A recent report shows that Owner and DeFi helped keep ETH from falling below $ 1,700
The Total Locked Out Value (TVL) on DeFi Smart Contracts is down 35% from its peak.
But the drop in prices hasn’t shaken long-time Ether owners, while the DeFi sector is also a good opportunity for investors.
One report A recent report from Glassnode shows that many long-time ETH holders (> 155 days) are making the most of their profits even though the price of its established ATH has fallen 55% from its established ATH of $ 4,300. They are still consistently profitable, holding paper profits that are around 80% of market capitalization.
Meanwhile, the short-term ETH holders (<155 days) are now seeing their profits dwindling as the index of net unrealized gains and losses enters the break-even zone. That is, the investor who recently bought ETH made a profit on paper, but it has now turned into a loss. After hitting nearly 46% of market cap with unrealized gains, short term owners are now seeing an overall loss of -25% of market cap.
Glassnode adds that losers have a higher chance of liquidation while the STH-NUPL indicator (unrealized net profit of short-term holders) has fallen below zero.
Net Unrealized Profit / Loss (NUPL) looks at the difference between unrealized profit and unrealized loss to determine whether the entire network is currently in a profit or loss state.
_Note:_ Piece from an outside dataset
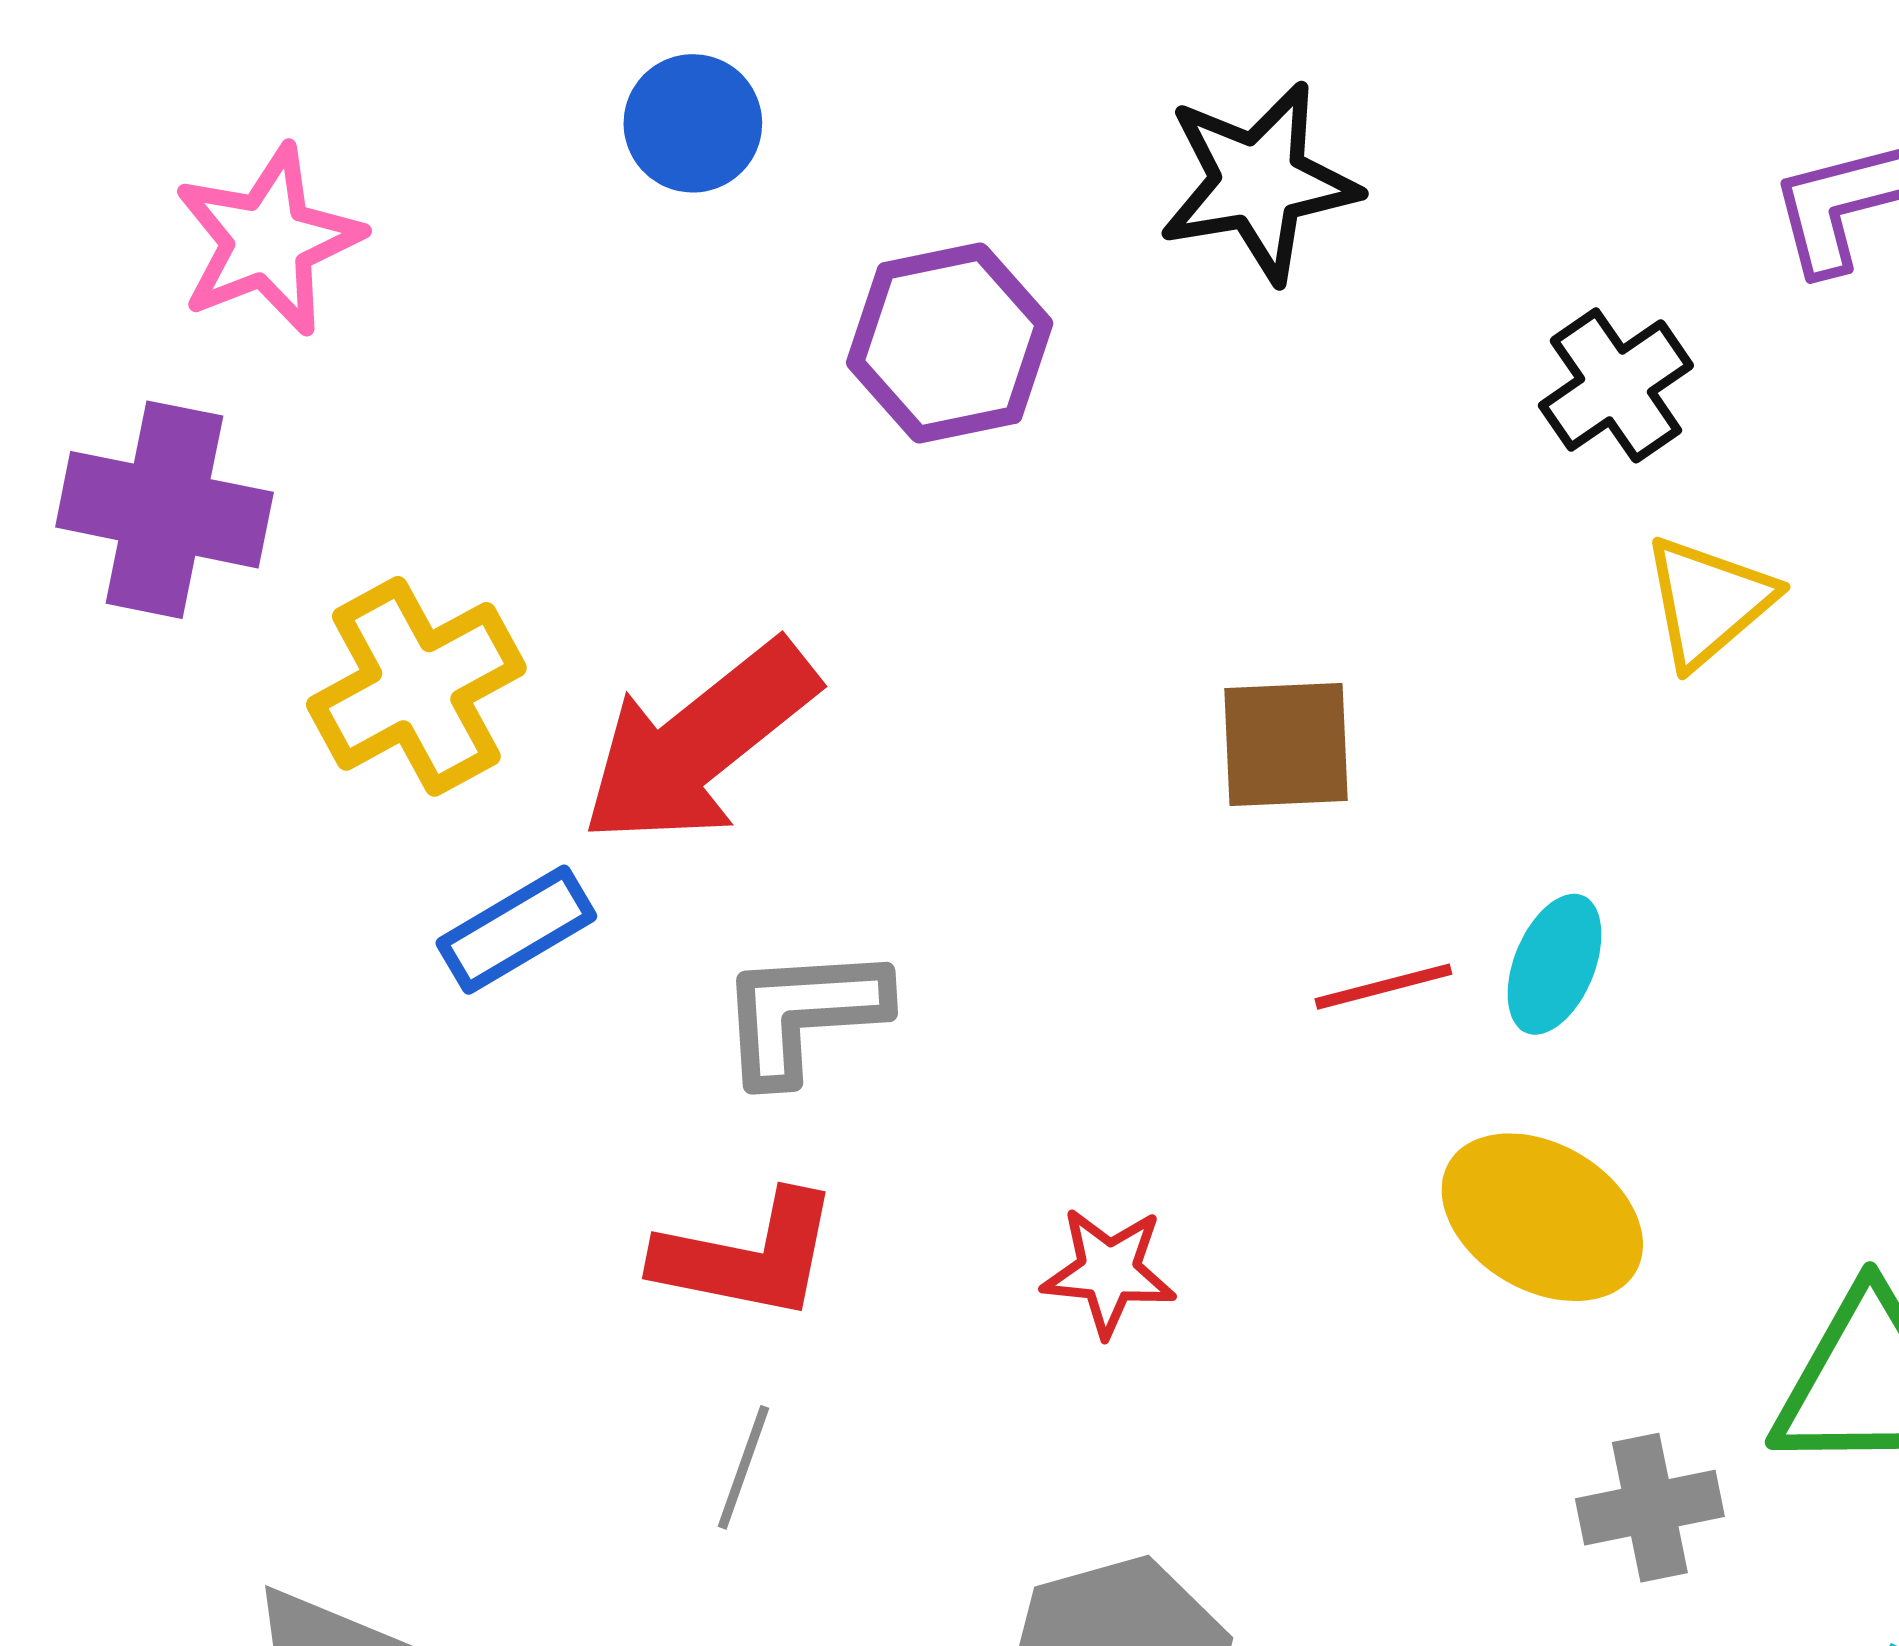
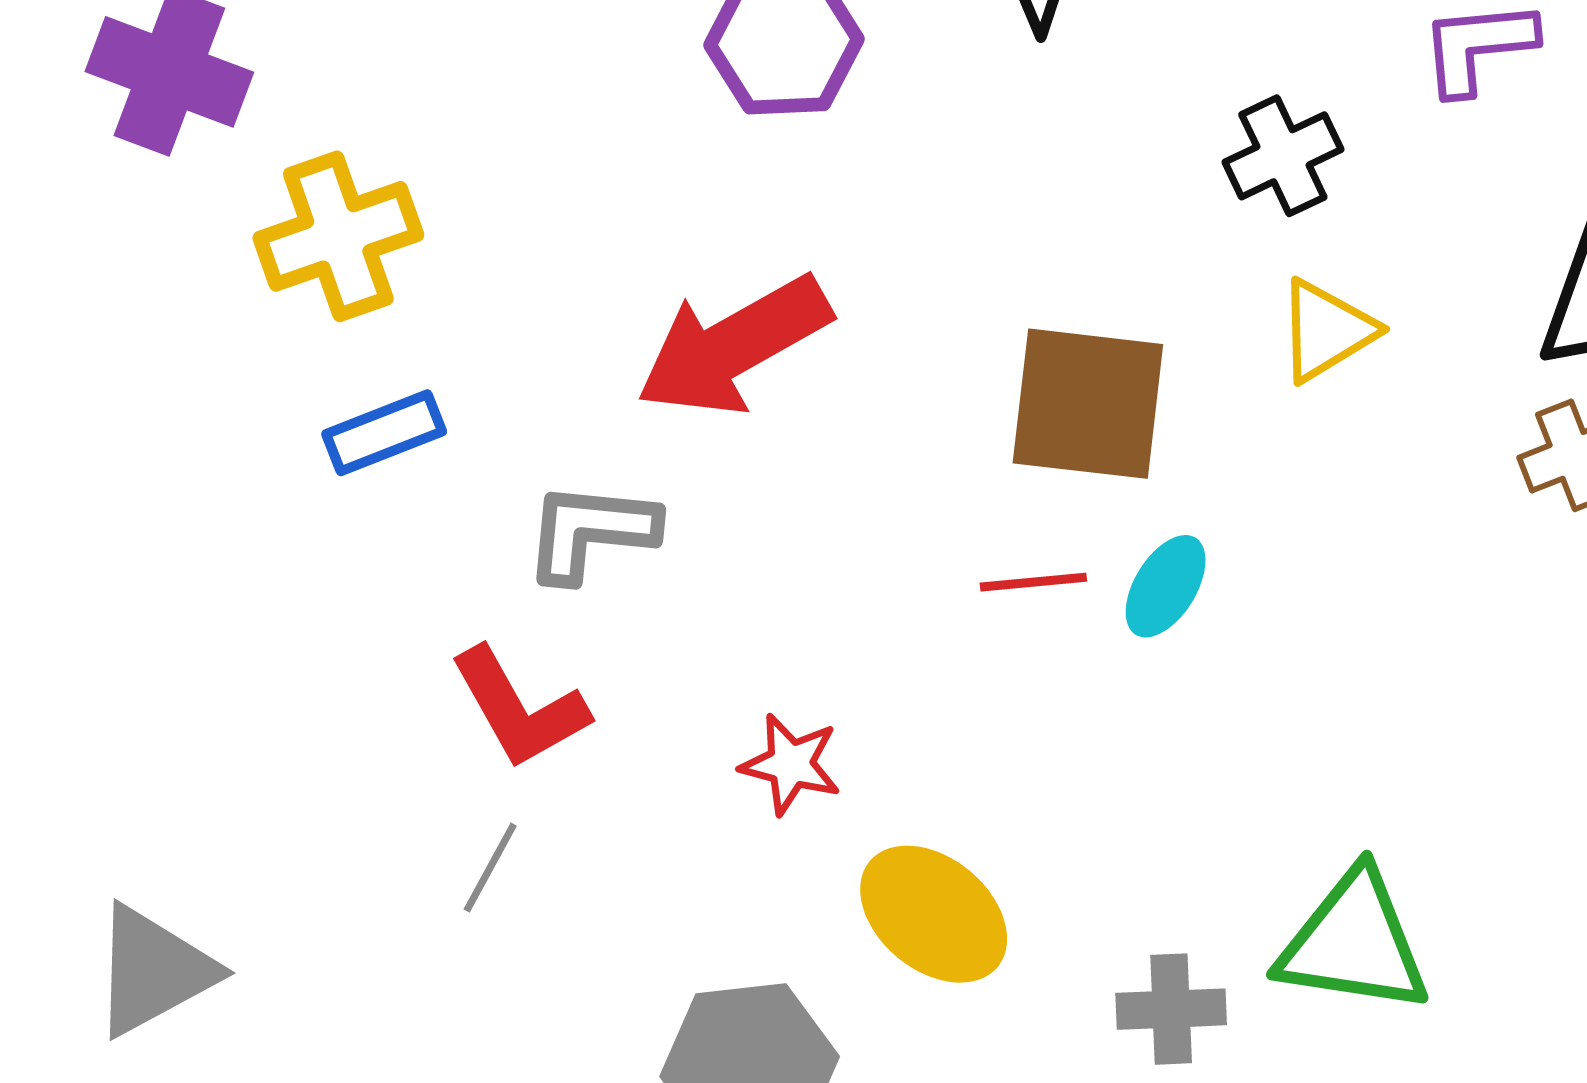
red arrow: (699, 743) -> (734, 346), moved
brown square: (1286, 745) -> (1088, 404), moved, size x1.5
yellow ellipse: (1542, 1217) -> (934, 914), moved
red L-shape: (748, 1256) -> (519, 708), turned 40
Short term ether holder NUPL falls below 0 | Source: Glassnode
Glassnode further noted that “LTH-NUPL is an indicator of the net unrealized gains on Ether that were unchanged during price corrections.” Thus, according to the data analyst, a flat LTH-NUPL shows holders’ intention to take downside risks in the Ether market to accept.
NUPL of long-term ether holders is close to 1 | Source: Glassnode
Can DeFi limit the drop in price of Ether?
LTH-NUPL indices above 1 were last seen during the 2017 and 2018 bull run, which saw the price of ether jump 20.217%. However, the big move up followed with an equally strong sell-off – Ether wiped out nearly 95% of that gain.
The ongoing decline shows long-term owners panicked and sold their ether holdings after their paper profits disappeared.
But that was a time when there was no DeFi like now.
“Unlike previous investments, many of these long-term owners can now put their assets into DeFi. Ether is widely deposited in loan protocols like Aave and Compound, where it currently has over $ 4 billion in deposits. “
Unpaid deposits and loans in Aave and Compound starting Wednesday (June 23) | Source: Dune Analytics
Long-term holders can borrow stablecoins by holding their ether as collateral for the Aave and Compound protocols. As a result, this strategy enables depositors to achieve an attractive return on risk or price speculation.
“These holders can amass governance tokens, increase their stablecoin balances, or buy dips while maintaining the commitment they have in ether as long-term lenders. Deposits and loans at Aave and Compound remain strong. “
With over $ 100 billion lying on DeFi platforms and ETH holders unwilling to liquidate their assets, it is likely that the market will avoid a sharp correction like 2018 for the time being.